**WHAT IS BEING ASKED**
The word "right" marks the lines to find; copy every such line from the data below.

------ RECORDS FOR PROCESSING

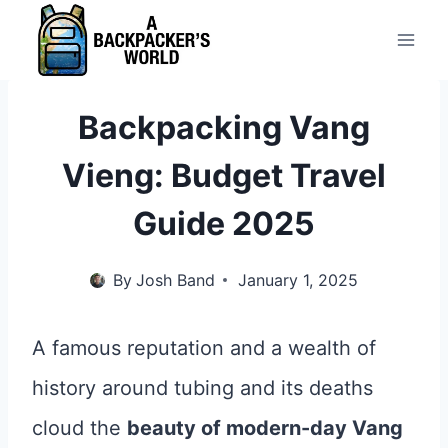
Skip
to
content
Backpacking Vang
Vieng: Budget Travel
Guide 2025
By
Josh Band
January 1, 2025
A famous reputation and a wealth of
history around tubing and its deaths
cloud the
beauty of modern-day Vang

------------
------ RECORDS FOR PROCESSING

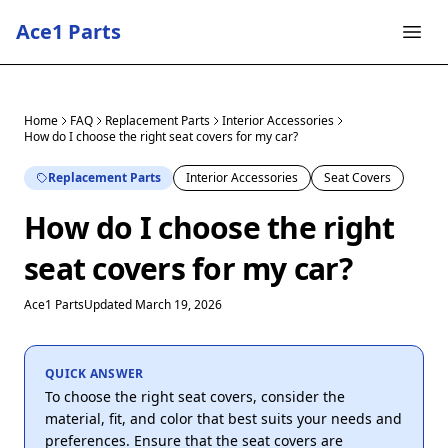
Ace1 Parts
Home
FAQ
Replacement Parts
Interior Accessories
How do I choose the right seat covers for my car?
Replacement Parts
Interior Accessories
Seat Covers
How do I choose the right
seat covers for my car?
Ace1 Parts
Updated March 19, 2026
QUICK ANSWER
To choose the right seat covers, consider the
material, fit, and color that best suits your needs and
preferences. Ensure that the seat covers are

------------

**EXERCISE ANSWER**
How do I choose the right seat covers for my car?
How do I choose the right
To choose the right seat covers, consider the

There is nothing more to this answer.